== Work order ==
Can the data below be echoed back word for word?

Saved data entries
☆ ☆ ☆ ☆ ☆

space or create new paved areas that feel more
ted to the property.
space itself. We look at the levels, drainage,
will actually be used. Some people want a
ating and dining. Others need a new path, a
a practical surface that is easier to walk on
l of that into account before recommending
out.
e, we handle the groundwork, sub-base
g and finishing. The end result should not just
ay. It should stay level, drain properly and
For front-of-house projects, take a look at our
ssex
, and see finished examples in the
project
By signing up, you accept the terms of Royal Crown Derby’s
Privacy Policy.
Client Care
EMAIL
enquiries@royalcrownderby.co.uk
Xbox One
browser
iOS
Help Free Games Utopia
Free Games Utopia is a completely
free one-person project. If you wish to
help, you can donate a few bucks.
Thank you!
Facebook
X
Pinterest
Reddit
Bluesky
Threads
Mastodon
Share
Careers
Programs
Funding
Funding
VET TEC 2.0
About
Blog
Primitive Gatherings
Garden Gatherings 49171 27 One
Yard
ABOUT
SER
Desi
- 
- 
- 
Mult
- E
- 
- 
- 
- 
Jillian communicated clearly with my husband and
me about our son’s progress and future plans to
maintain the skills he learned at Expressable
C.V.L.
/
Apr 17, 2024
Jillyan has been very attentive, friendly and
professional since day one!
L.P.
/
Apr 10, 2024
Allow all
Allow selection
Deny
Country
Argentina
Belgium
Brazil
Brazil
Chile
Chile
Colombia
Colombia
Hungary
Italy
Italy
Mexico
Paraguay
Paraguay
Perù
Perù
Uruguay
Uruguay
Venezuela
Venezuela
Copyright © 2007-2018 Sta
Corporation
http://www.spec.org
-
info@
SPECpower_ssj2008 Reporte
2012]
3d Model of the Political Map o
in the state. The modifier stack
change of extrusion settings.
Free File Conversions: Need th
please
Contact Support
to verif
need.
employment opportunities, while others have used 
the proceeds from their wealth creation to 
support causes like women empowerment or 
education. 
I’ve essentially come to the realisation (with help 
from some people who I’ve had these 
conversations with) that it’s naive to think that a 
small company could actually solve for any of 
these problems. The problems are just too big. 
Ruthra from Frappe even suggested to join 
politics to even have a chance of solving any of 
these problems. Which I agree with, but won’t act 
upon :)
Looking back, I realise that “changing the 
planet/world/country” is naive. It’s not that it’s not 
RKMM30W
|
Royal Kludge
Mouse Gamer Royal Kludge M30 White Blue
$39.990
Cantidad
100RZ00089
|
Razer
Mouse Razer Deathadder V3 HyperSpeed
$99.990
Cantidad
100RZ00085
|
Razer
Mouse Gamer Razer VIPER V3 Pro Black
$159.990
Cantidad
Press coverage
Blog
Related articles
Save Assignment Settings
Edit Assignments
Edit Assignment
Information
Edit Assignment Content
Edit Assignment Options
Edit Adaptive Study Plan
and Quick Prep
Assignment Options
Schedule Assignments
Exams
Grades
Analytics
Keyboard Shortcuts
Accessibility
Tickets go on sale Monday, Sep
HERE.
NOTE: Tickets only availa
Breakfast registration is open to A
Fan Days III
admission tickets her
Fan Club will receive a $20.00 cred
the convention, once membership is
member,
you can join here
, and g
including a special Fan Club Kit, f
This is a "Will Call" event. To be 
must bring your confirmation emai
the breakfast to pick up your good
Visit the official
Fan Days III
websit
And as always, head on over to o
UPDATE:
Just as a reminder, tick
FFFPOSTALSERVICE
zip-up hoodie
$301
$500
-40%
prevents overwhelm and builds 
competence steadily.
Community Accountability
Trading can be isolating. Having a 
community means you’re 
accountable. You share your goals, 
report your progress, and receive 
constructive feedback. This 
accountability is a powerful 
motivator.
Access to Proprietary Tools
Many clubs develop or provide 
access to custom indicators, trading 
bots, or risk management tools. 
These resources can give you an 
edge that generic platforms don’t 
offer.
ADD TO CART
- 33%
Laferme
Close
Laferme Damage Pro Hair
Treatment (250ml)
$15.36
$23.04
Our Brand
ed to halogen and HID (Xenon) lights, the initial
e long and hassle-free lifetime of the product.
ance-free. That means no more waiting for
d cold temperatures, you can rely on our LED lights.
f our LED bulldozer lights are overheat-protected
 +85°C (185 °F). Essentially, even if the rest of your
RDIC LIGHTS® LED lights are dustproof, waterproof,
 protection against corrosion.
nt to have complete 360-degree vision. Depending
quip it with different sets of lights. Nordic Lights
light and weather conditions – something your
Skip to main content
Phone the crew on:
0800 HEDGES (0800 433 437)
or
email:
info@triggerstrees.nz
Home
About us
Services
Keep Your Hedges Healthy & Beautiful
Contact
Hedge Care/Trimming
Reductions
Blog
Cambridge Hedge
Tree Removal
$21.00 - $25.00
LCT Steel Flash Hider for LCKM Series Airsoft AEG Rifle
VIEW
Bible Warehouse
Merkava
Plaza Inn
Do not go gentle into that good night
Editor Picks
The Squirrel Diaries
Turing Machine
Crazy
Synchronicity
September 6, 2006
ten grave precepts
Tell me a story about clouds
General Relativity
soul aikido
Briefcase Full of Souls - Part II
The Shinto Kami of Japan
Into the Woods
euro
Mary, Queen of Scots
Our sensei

☆ ☆ ☆ ☆ ☆

== Solution ==
space or create new paved areas that feel more
ted to the property.
space itself. We look at the levels, drainage,
will actually be used. Some people want a
ating and dining. Others need a new path, a
a practical surface that is easier to walk on
l of that into account before recommending
out.
e, we handle the groundwork, sub-base
g and finishing. The end result should not just
ay. It should stay level, drain properly and
For front-of-house projects, take a look at our
ssex
, and see finished examples in the
project
By signing up, you accept the terms of Royal Crown Derby’s
Privacy Policy.
Client Care
EMAIL
enquiries@royalcrownderby.co.uk
Xbox One
browser
iOS
Help Free Games Utopia
Free Games Utopia is a completely
free one-person project. If you wish to
help, you can donate a few bucks.
Thank you!
Facebook
X
Pinterest
Reddit
Bluesky
Threads
Mastodon
Share
Careers
Programs
Funding
Funding
VET TEC 2.0
About
Blog
Primitive Gatherings
Garden Gatherings 49171 27 One
Yard
ABOUT
SER
Desi
- 
- 
- 
Mult
- E
- 
- 
- 
- 
Jillian communicated clearly with my husband and
me about our son’s progress and future plans to
maintain the skills he learned at Expressable
C.V.L.
/
Apr 17, 2024
Jillyan has been very attentive, friendly and
professional since day one!
L.P.
/
Apr 10, 2024
Allow all
Allow selection
Deny
Country
Argentina
Belgium
Brazil
Brazil
Chile
Chile
Colombia
Colombia
Hungary
Italy
Italy
Mexico
Paraguay
Paraguay
Perù
Perù
Uruguay
Uruguay
Venezuela
Venezuela
Copyright © 2007-2018 Sta
Corporation
http://www.spec.org
-
info@
SPECpower_ssj2008 Reporte
2012]
3d Model of the Political Map o
in the state. The modifier stack
change of extrusion settings.
Free File Conversions: Need th
please
Contact Support
to verif
need.
employment opportunities, while others have used 
the proceeds from their wealth creation to 
support causes like women empowerment or 
education. 
I’ve essentially come to the realisation (with help 
from some people who I’ve had these 
conversations with) that it’s naive to think that a 
small company could actually solve for any of 
these problems. The problems are just too big. 
Ruthra from Frappe even suggested to join 
politics to even have a chance of solving any of 
these problems. Which I agree with, but won’t act 
upon :)
Looking back, I realise that “changing the 
planet/world/country” is naive. It’s not that it’s not 
RKMM30W
|
Royal Kludge
Mouse Gamer Royal Kludge M30 White Blue
$39.990
Cantidad
100RZ00089
|
Razer
Mouse Razer Deathadder V3 HyperSpeed
$99.990
Cantidad
100RZ00085
|
Razer
Mouse Gamer Razer VIPER V3 Pro Black
$159.990
Cantidad
Press coverage
Blog
Related articles
Save Assignment Settings
Edit Assignments
Edit Assignment
Information
Edit Assignment Content
Edit Assignment Options
Edit Adaptive Study Plan
and Quick Prep
Assignment Options
Schedule Assignments
Exams
Grades
Analytics
Keyboard Shortcuts
Accessibility
Tickets go on sale Monday, Sep
HERE.
NOTE: Tickets only availa
Breakfast registration is open to A
Fan Days III
admission tickets her
Fan Club will receive a $20.00 cred
the convention, once membership is
member,
you can join here
, and g
including a special Fan Club Kit, f
This is a "Will Call" event. To be 
must bring your confirmation emai
the breakfast to pick up your good
Visit the official
Fan Days III
websit
And as always, head on over to o
UPDATE:
Just as a reminder, tick
FFFPOSTALSERVICE
zip-up hoodie
$301
$500
-40%
prevents overwhelm and builds 
competence steadily.
Community Accountability
Trading can be isolating. Having a 
community means you’re 
accountable. You share your goals, 
report your progress, and receive 
constructive feedback. This 
accountability is a powerful 
motivator.
Access to Proprietary Tools
Many clubs develop or provide 
access to custom indicators, trading 
bots, or risk management tools. 
These resources can give you an 
edge that generic platforms don’t 
offer.
ADD TO CART
- 33%
Laferme
Close
Laferme Damage Pro Hair
Treatment (250ml)
$15.36
$23.04
Our Brand
ed to halogen and HID (Xenon) lights, the initial
e long and hassle-free lifetime of the product.
ance-free. That means no more waiting for
d cold temperatures, you can rely on our LED lights.
f our LED bulldozer lights are overheat-protected
 +85°C (185 °F). Essentially, even if the rest of your
RDIC LIGHTS® LED lights are dustproof, waterproof,
 protection against corrosion.
nt to have complete 360-degree vision. Depending
quip it with different sets of lights. Nordic Lights
light and weather conditions – something your
Skip to main content
Phone the crew on:
0800 HEDGES (0800 433 437)
or
email:
info@triggerstrees.nz
Home
About us
Services
Keep Your Hedges Healthy & Beautiful
Contact
Hedge Care/Trimming
Reductions
Blog
Cambridge Hedge
Tree Removal
$21.00 - $25.00
LCT Steel Flash Hider for LCKM Series Airsoft AEG Rifle
VIEW
Bible Warehouse
Merkava
Plaza Inn
Do not go gentle into that good night
Editor Picks
The Squirrel Diaries
Turing Machine
Crazy
Synchronicity
September 6, 2006
ten grave precepts
Tell me a story about clouds
General Relativity
soul aikido
Briefcase Full of Souls - Part II
The Shinto Kami of Japan
Into the Woods
euro
Mary, Queen of Scots
Our sensei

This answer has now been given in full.